Louisiana's nonfarm employment rose by 2,700 jobs for the 12 months ending in April, thanks to a big jump in the number of people working in education and health services.

Louisiana ended April with 1,987,400 jobs, according to preliminary numbers released Friday by the U.S. Bureau of Labor Statistics. The numbers are not seasonally adjusted.

The number of people working in schools or health care was up by 9,800, or 3.1%, over the past 12 months to 324,000. Leisure and hospitality jobs increased by 3,700, or 1.6%, to 240,600; manufacturing, 1,700 jobs, or 1.3%, to 136,100; and professional and business services, 1,800 jobs, or 0.8%, to 215,400.

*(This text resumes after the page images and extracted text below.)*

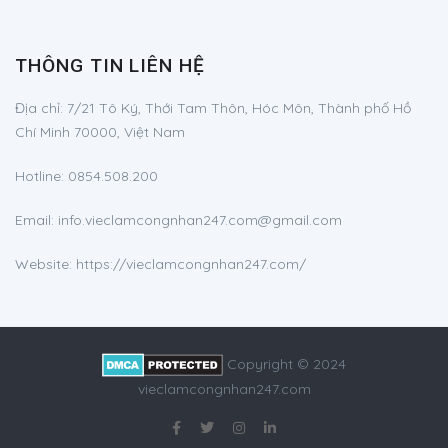
THÔNG TIN LIÊN HỆ
Địa chỉ:
7/21 Tô Ký, Thới Tam Thôn, Hóc Môn, Thành phố Hồ
Chí Minh 70000, Việt Nam
Hotline:
0854.508.200
Email:
info.vieclamcongnhan247.com@gmail.com
Website: https://vieclamcongnhan247.com/
Copyright © 2024
vieclamcongnhan247.com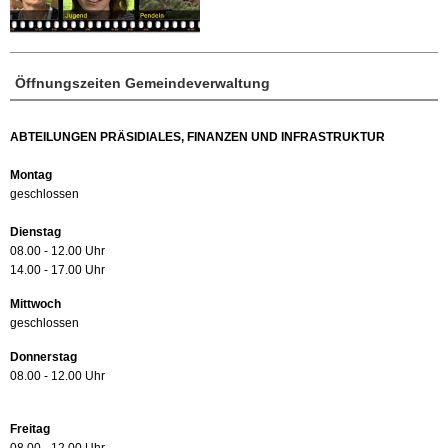
Öffnungszeiten Gemeindeverwaltung
ABTEILUNGEN PRÄSIDIALES, FINANZEN UND INFRASTRUKTUR
Montag
geschlossen
Dienstag
08.00 - 12.00 Uhr
14.00 - 17.00 Uhr
Mittwoch
geschlossen
Donnerstag
08.00 - 12.00 Uhr
Freitag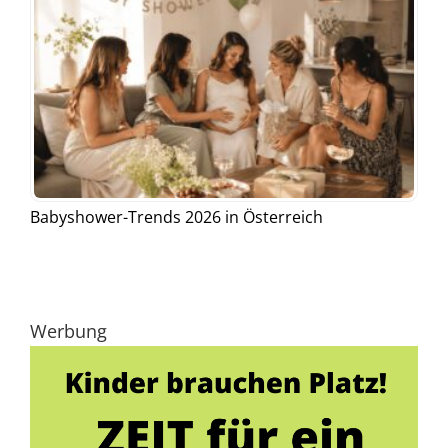
Babyshower-Trends 2026 in Österreich
Werbung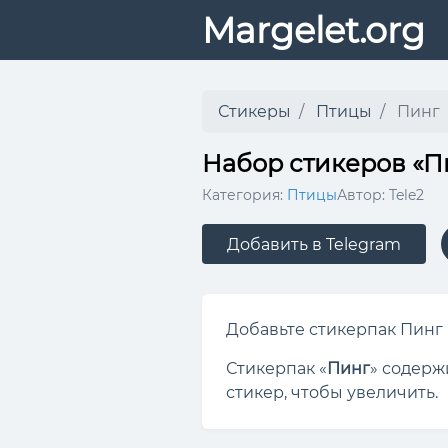
Margelet.org
Стикеры
Птицы
Пинг
Набор стикеров «П
Категория:
Птицы
Автор: Tele2
Добавить в Telegram
Добавьте стикерпак Пинг в
Стикерпак «
Пинг
» содерж
стикер, чтобы увеличить.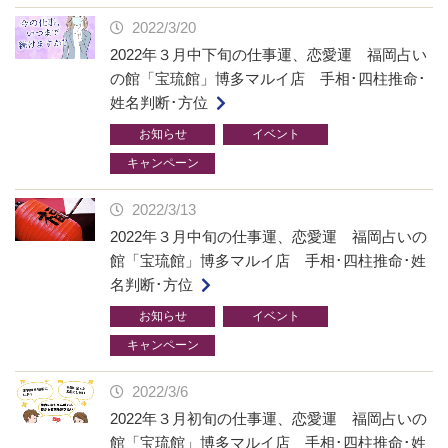
2022/3/20
2022年３月中下旬の仕事運、恋愛運 福岡占い
の館「宝琉館」博多マルイ店 手相･四柱推命･
姓名判断･方位
お知らせ
イベント
キャンペーン
2022/3/13
2022年３月中旬の仕事運、恋愛運 福岡占いの
館「宝琉館」博多マルイ店 手相･四柱推命･姓
名判断･方位
お知らせ
イベント
キャンペーン
2022/3/6
2022年３月初旬の仕事運、恋愛運 福岡占いの
館「宝琉館」博多マルイ店 手相･四柱推命･姓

Among sectors that saw a decrease, information had the biggest drop percentage-wise, falling by 2,000, or 8.3%, to 22,000 jobs. Construction was down by 8,000, or 5.3%, to 143,400; mining and logging, which includes oil and gas jobs, 1,100, or 3.1%, to 34,600; government, 1,400 jobs, or 0.4%, to 330,000; financial activities, 400, or 0.4%, to 90,400; trade, transportation and utilities, 1,200, or 0.3%, to 377,400; and other services, 200 jobs, or 0.3%, to 73,500.

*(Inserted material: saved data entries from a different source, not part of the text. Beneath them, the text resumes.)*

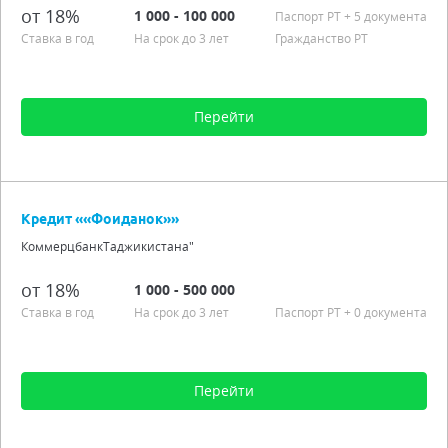
возрастное ограничение - граждане от 18 до 65 лет
от 18%
1 000 - 100 000
Паспорт РT
+ 5 документа
Подробно
Ставка в год
На срок до 3 лет
Гражданство РТ
Перейти
Сумма от 1 000 до 100 000
Срок от 3 мес. до 3 лет
Кредит ««Фоиданок»»
Процентная ставка от 18,00% до 19,00%
КоммерцбанкТаджикистана"
Гражданство РТ
Подробно
от 18%
1 000 - 500 000
Ставка в год
На срок до 3 лет
Паспорт РT
+ 0 документа
Перейти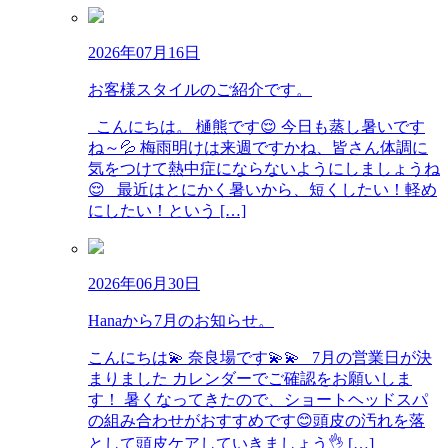
2026年07月16日
お客様スタイルのご紹介です。
こんにちは。 樋熊です😌 今日も蒸し暑いです
ね～💦 梅雨明けは来週ですかね、皆さん体調に
気をつけて熱中症にならないようにしましょうね
😌 最近はとにかく暑いから、短くしたい！軽め
にしたい！という […]
2026年06月30日
Hanaから7月のお知らせ。
こんにちは💫 奈良場です💫💫 7月の営業日が決
まりました カレンダーでご確認をお願いしま
す！ 暑くなってきたので、ショートヘッドスパ
の組み合わせがおすすめです😊頭皮の汚れを落
として頭皮ケアしていきましょう👌 […]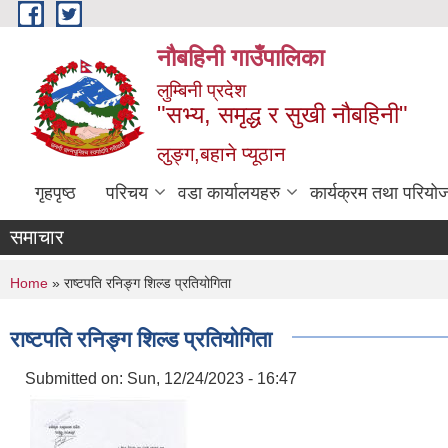
Skip to main content
नौबहिनी गाउँपालिका
लुम्बिनी प्रदेश
"सभ्य, समृद्ध र सुखी नौबहिनी"
लुङ्ग,बहाने प्यूठान
गृहपृष्ठ
परिचय
वडा कार्यालयहरु
कार्यक्रम तथा परियो
समाचार
You are here
Home
» राष्टपति रनिङ्ग शिल्ड प्रतियोगिता
राष्टपति रनिङ्ग शिल्ड प्रतियोगिता
Submitted on:
Sun, 12/24/2023 - 16:47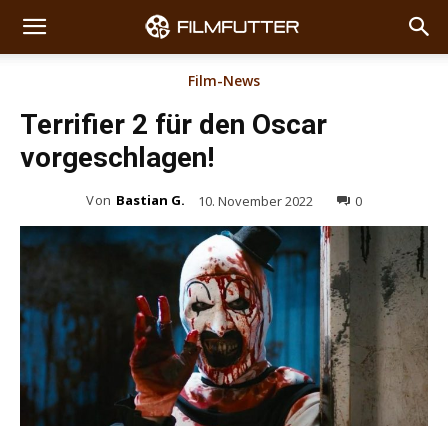
Film-News
Terrifier 2 für den Oscar
vorgeschlagen!
Von
Bastian G.
10. November 2022
0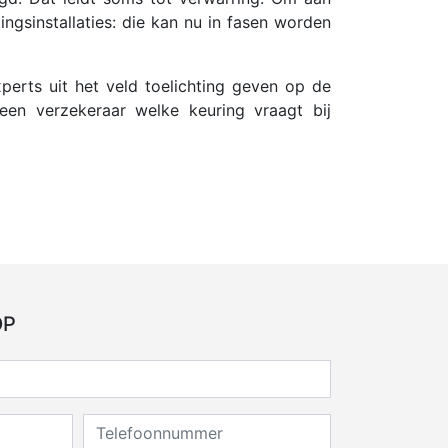
ngsinstallaties: die kan nu in fasen worden
perts uit het veld toelichting geven op de
 een verzekeraar welke keuring vraagt bij
OP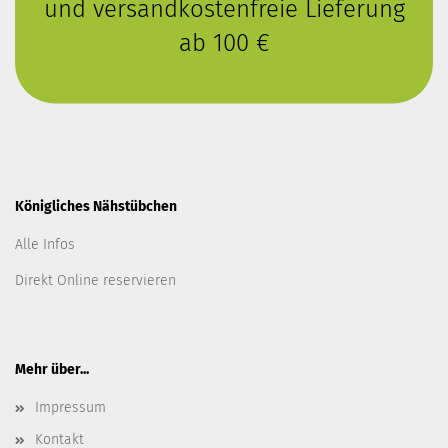
und versandkostenfreie Lieferung
ab 100 €
Königliches Nähstübchen
Alle Infos
Direkt Online reservieren
Mehr über...
Impressum
Kontakt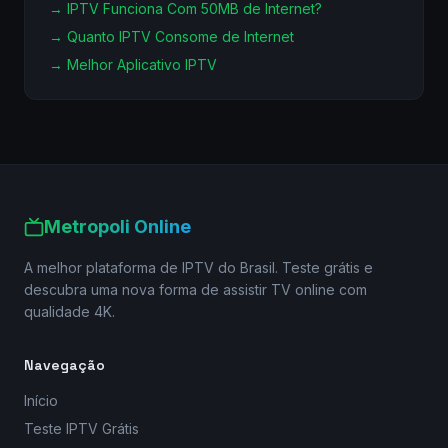
→
IPTV Funciona Com 50MB de Internet?
→
Quanto IPTV Consome de Internet
→
Melhor Aplicativo IPTV
Metropoli Online
A melhor plataforma de IPTV do Brasil. Teste grátis e
descubra uma nova forma de assistir TV online com
qualidade 4K.
Navegação
Início
Teste IPTV Grátis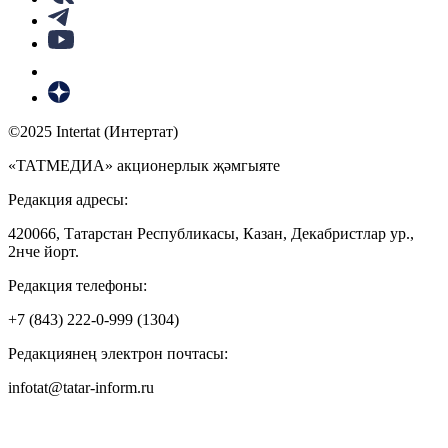
©2025 Intertat (Интертат)
«ТАТМЕДИА» акционерлык җәмгыяте
Редакция адресы:
420066, Татарстан Республикасы, Казан, Декабристлар ур.,
2нче йорт.
Редакция телефоны:
+7 (843) 222-0-999 (1304)
Редакциянең электрон почтасы:
infotat@tatar-inform.ru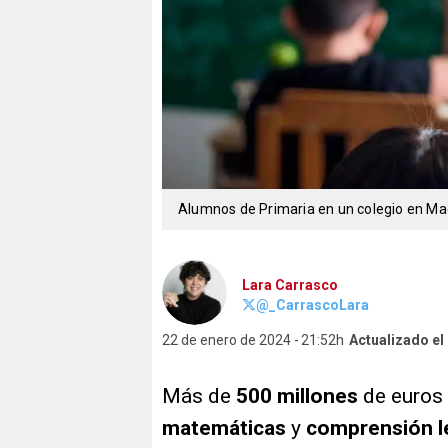
Alumnos de Primaria en un colegio en Ma
Lara Carrasco
@_CarrascoLara
22 de enero de 2024
21:52h
Actualizado el
Más de
500 millones
de euros 
matemáticas
y
comprensión l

The state unemployment rate, not seasonally adjusted, was 3.5%, down from 4.5% in April 2018. Louisiana officials said that is the lowest rate on record, topping the previous low of 3.6% that was reached in April 2008. Louisiana’s civilian labor force — people who are working or looking for work — was down from 2.11 million in April 2018 to 2.09 million.

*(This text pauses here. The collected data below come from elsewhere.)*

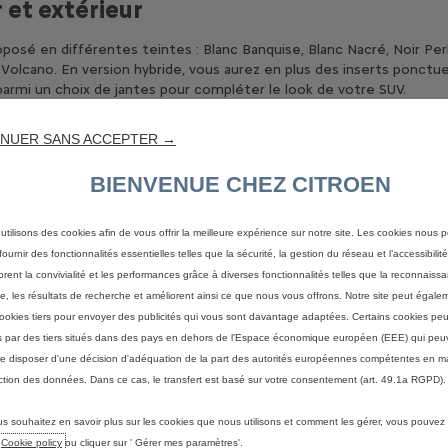
 et extérieur
posé en différentes teintes : Blanc Banquise, Blanc Nacré, Noir Perl
 Volcano. En version hybride, vous aurez en plus des inserts ponctue
armi un choix de jantes pour compléter le look de votre SUV.
le choix entre plusieurs ambiances et tissus soit en noir, gris ou bei
NUER SANS ACCEPTER →
uv Citroën c5 aircross & Citroën c5 airc
BIENVENUE CHEZ CITROEN
n C5 Aircross et Citroën C5 Aircross Hybride allient confort et mo
tionnels, sans laisser l’élégance de côté. Leur particularité est dan
utilisons des cookies afin de vous offrir la meilleure expérience sur notre site. Les cookies nous 
 150mm, inclinables et escamotables.
ournir des fonctionnalités essentielles telles que la sécurité, la gestion du réseau et l’accessibilité.
uteurs, l’espace coffre est ainsi optimal, pouvant passer de 460L à
orent la convivialité et les performances grâce à diverses fonctionnalités telles que la reconnaiss
r, 1969 de largeur et 1654mm de hauteur pour ses dimensions mini
e, les résultats de recherche et améliorent ainsi ce que nous vous offrons. Notre site peut égaleme
ookies tiers pour envoyer des publicités qui vous sont davantage adaptées. Certains cookies peu
sponibles
és par des tiers situés dans des pays en dehors de l'Espace économique européen (EEE) qui peu
e disposer d'une décision d'adéquation de la part des autorités européennes compétentes en m
version hybride proposent de nombreux équipements de série selon l
ction des données. Dans ce cas, le transfert est basé sur votre consentement (art. 49.1a RGPD).
bord et une conduite optimales tels que le volant en croûte de cuir,
 les rétroviseurs électriques et dégivrants ou la détection de sous 
us souhaitez en savoir plus sur les cookies que nous utilisons et comment les gérer, vous pouvez
s et accessoires vous sont proposés. Parcourez-les, et créez le S
e
Cookie policy
ou cliquer sur ' Gérer mes paramètres'.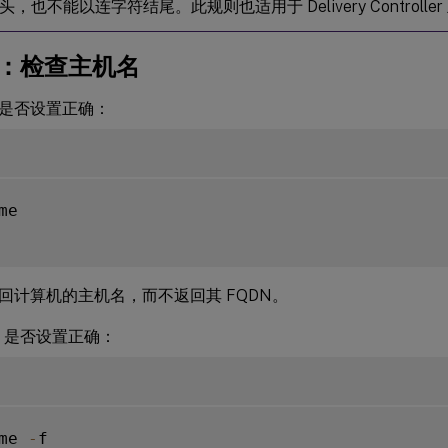
，也不能以连字符结尾。此规则也适用于 Delivery Controlle
d：检查主机名
是否设置正确：
me

回计算机的主机名，而不返回其 FQDN。
N 是否设置正确：
me 
-
f
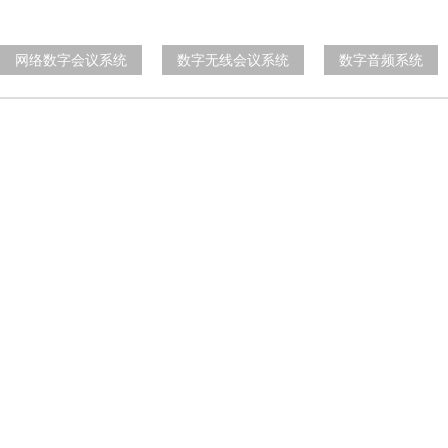
网络数字会议系统
数字无线会议系统
数字音频系统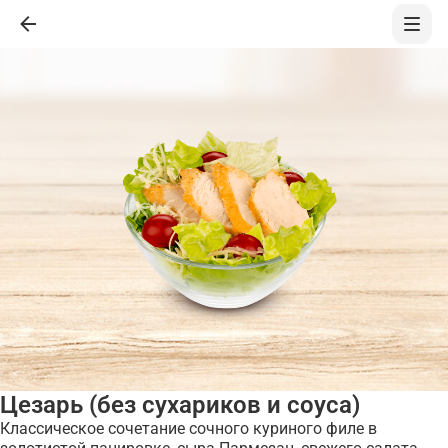
Цезарь (без сухариков и соуса)
Классическое сочетание сочного куриного филе в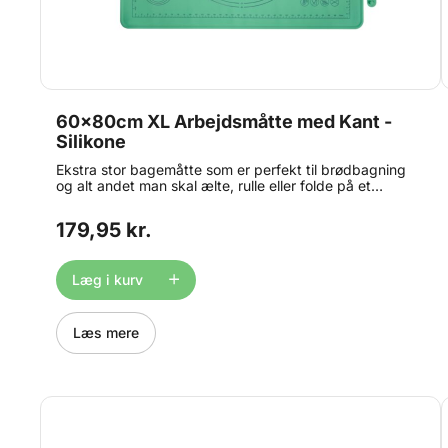
60x80cm XL Arbejdsmåtte med Kant -
Silikone
Ekstra stor bagemåtte som er perfekt til brødbagning
og alt andet man skal ælte, rulle eller folde på et
køkkenbord. Fremstillet i holdbart silikone, og med en
kant der sørger for at holde ingredienserne inde på
179,95 kr.
måtten. Med praktisk silikone rem, som holder på
måtten når den er rullet sammen Rengøres nemt med en
fugtig klud. Perfekt til bordplader som er lidt ru, eller
Læg i kurv
som man ønsker at skåne.
Læs mere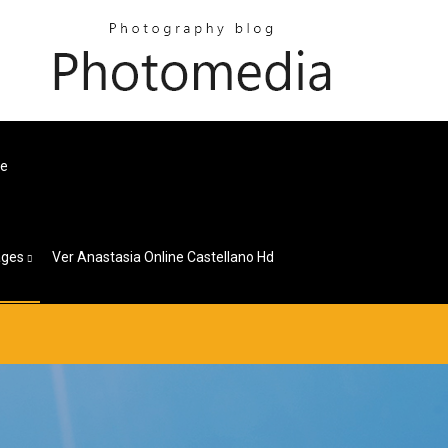
me
ages
Ver Anastasia Online Castellano Hd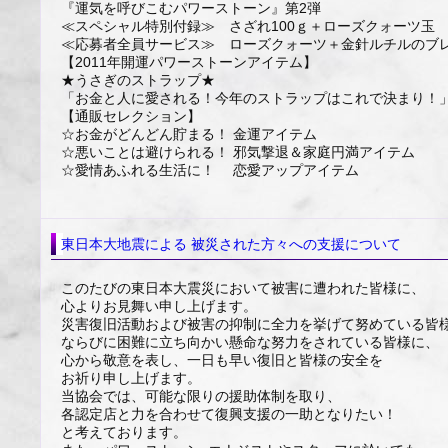
『運気を呼びこむパワーストーン』第2弾
≪スペシャル特別付録≫ さざれ100ｇ＋ローズクォーツ玉
≪応募者全員サービス≫ ローズクォーツ＋金針ルチルのブ
【2011年開運パワーストーンアイテム】
★うさぎのストラップ★
「お金と人に愛される！今年のストラップはこれで決まり！
【通販セレクション】
☆お金がどんどん貯まる！ 金運アイテム
☆悪いことは避けられる！ 邪気撃退＆家庭円満アイテム
☆愛情あふれる生活に！ 恋愛アップアイテム
東日本大地震による 被災された方々への支援について
このたびの東日本大震災において被害に遭われた皆様に、
心よりお見舞い申し上げます。
災害復旧活動および被害の抑制に全力を挙げて努めている皆
ならびに困難に立ち向かい懸命な努力をされている皆様に、
心から敬意を表し、一日も早い復旧と皆様の安全を
お祈り申し上げます。
当協会では、可能な限りの援助体制を取り、
各認定店と力を合わせて復興支援の一助となりたい！
と考えております。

Economist Loren Scott said he doesn’t put a great deal of stock in unemployment numbers because the BLS bases the numbers on a sample of households, asking people if they are working or looking for work. “The sample size is too small in Louisiana to get an accurate measure,” he said. But the cities in south Louisiana are continuing to add jobs. Lafayette is recovering and doing well after the sustained low oil prices. Lake Charles, Baton Rouge and New Orleans are doing well, Scott said.

“Wage rates started rising about a year ago and that’s a reflection of a tight labor market,” he said. “So these numbers are a good thing.”

The Labor Department said the national unemployment rate is 3.3%, down from 3.7% in April 2018.